Avago Technologies has agreed to buy Emulex, which makes products for storage networking, in an all-cash transaction valued at $606 million plus debt, bringing the total amount payable to around $609 million (€544 million).
Emulex investors will receive $8 a share in cash, a 26 per cent premium over the share price when the deal was announced.
“Emulex is very complementary to Avago’s enterprise storage businesses and aligns very well with the Avago business model,” said Hock Tan, president and CEO of Avago. “We expect this transaction to allow us to offer one of the broadest suites of silicon and software storage solutions to the enterprise and data centre markets.”
He points to the fact that Emulex is considered to be a leading supplier of Fiber Channel and related products selling primarily into the same server and enterprise storage manufacturers that Avago currently serves with its SAS rate and PCI Express switching and fibre-optic products.
“We are very big in enterprise storage as you know, particularly after our integration,” he said on the company’s earnings conference call, referring to the recent multi-billion dollar acquisition of semiconductor company LSI which closed less than a year ago.
He continued: “It’s a very logical and strategic next step for us to add Fiber Channel and Fiber Channel over Ethernet into our suite of component solutions and software.”
Upon closing, the transaction is expected to immediately add to Avago's earnings.
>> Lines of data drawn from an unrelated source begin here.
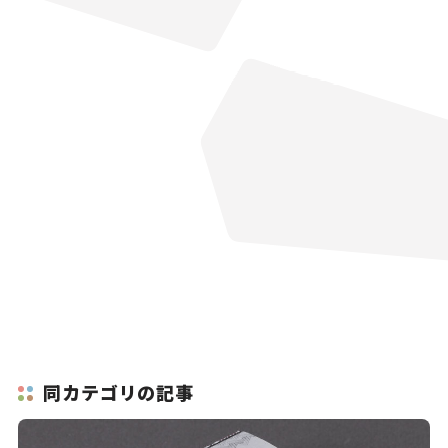
同カテゴリの記事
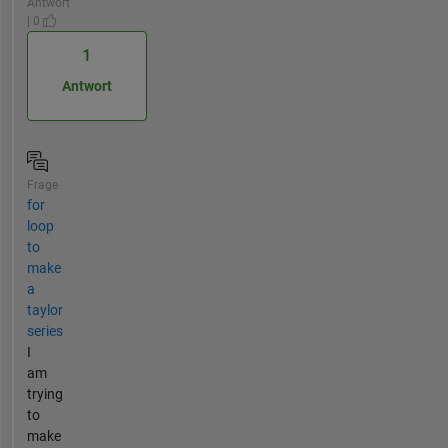
Antwort
| 0
1
Antwort
Frage
for
loop
to
make
a
taylor
series
I
am
trying
to
make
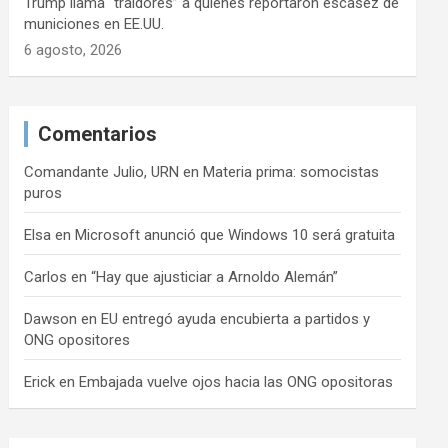
Trump llama “traidores” a quienes reportaron escasez de
municiones en EE.UU.
6 agosto, 2026
Comentarios
Comandante Julio, URN
en
Materia prima: somocistas
puros
Elsa
en
Microsoft anunció que Windows 10 será gratuita
Carlos
en
“Hay que ajusticiar a Arnoldo Alemán”
Dawson
en
EU entregó ayuda encubierta a partidos y
ONG opositores
Erick
en
Embajada vuelve ojos hacia las ONG opositoras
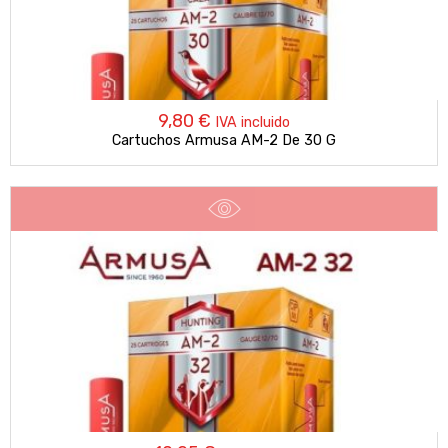
9,80
€
IVA incluido
Cartuchos Armusa AM-2 De 30 G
Emulex management are committed to the deal. Senior members of the Emulex management team and all of the directors of Emulex, collectively owning approximately 2.5 per cent of Emulex's outstanding shares, have executed tender and support agreements in support of the transaction.
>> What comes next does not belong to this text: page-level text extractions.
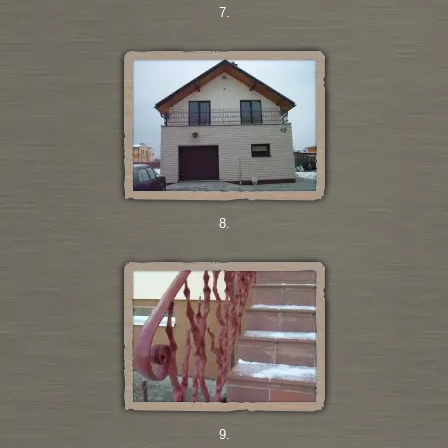
7.
8.
9.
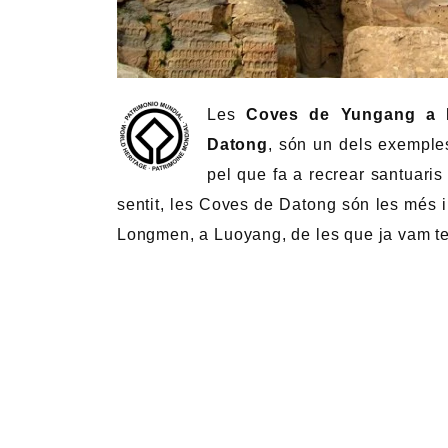
Les
Coves de Yungang a 
Datong
, són un dels exemples
pel que fa a recrear santuari
sentit, les Coves de Datong són les més 
Longmen, a Luoyang, de les que ja vam teni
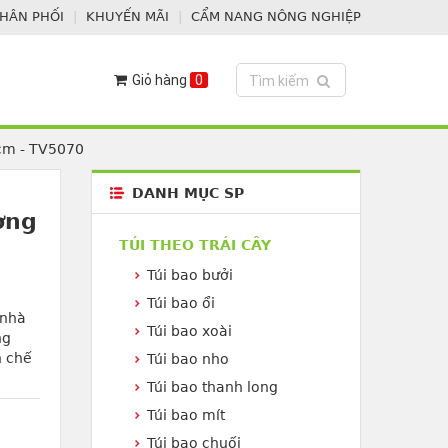
PHÂN PHỐI
KHUYẾN MÃI
CẨM NANG NÔNG NGHIỆP
Giỏ hàng
0
Toggle search
Tìm kiếm
0cm - TV5070
DANH MỤC SP
ơng
TÚI THEO TRÁI CÂY
Túi bao bưởi
Túi bao ổi
 nhà
Túi bao xoài
ng
n chế
Túi bao nho
Túi bao thanh long
Túi bao mít
Túi bao chuối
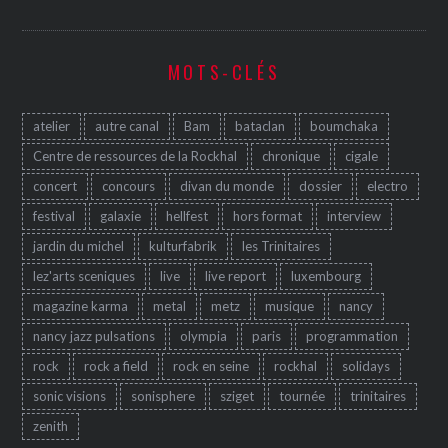
MOTS-CLÉS
atelier
autre canal
Bam
bataclan
boumchaka
Centre de ressources de la Rockhal
chronique
cigale
concert
concours
divan du monde
dossier
electro
festival
galaxie
hellfest
hors format
interview
jardin du michel
kulturfabrik
les Trinitaires
lez'arts sceniques
live
live report
luxembourg
magazine karma
metal
metz
musique
nancy
nancy jazz pulsations
olympia
paris
programmation
rock
rock a field
rock en seine
rockhal
solidays
sonic visions
sonisphere
sziget
tournée
trinitaires
zenith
"This combination represents a great opportunity for Emulex," said Jeffrey Benck, president and CEO of Emulex in a statement. "Our leading portfolio is a strong complement to Avago's offerings and capabilities, accelerating our strategy to support next-generation server and storage architectures."
The transaction, which is expected to close by November 2015, is subject to customary closing conditions.
The deal also appears to be subject to investigations launched by class action law firms on behalf of Emulex shareholders, who question whether the Emulex board obtained the best price possible for the company.
Such legal challenges seem to be increasingly common. However, The Register points out that the deal price is 34 per cent less than shareholders were offered six years ago, when Broadcom tried to take over Emulex with a bid worth up to $912 million.